Transcribed page contents:
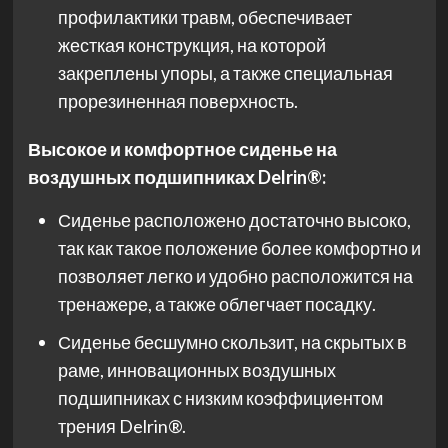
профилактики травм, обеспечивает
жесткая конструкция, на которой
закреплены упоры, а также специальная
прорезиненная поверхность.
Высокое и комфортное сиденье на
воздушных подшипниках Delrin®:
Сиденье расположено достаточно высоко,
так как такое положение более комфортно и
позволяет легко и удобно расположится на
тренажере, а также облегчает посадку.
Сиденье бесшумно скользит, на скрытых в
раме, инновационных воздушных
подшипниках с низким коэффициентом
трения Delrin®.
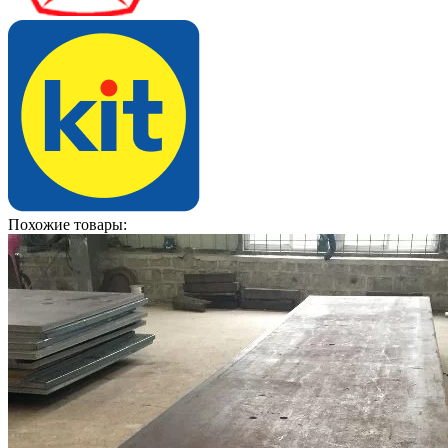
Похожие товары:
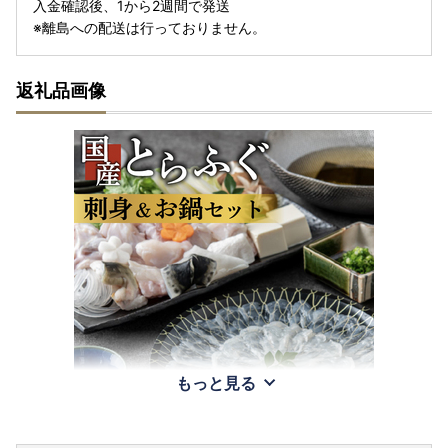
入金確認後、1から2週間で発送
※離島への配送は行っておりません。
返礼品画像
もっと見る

* * *

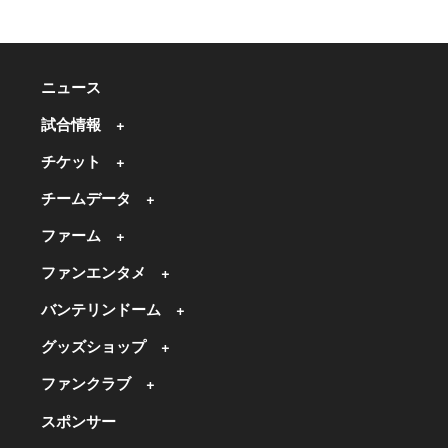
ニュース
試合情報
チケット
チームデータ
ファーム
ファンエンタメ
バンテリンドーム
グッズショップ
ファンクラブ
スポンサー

• _What this task involves_:
Return, from the entries, each line that holds "воздушных".

• _Response to this exercise_:
воздушных подшипниках Delrin®:
раме, инновационных воздушных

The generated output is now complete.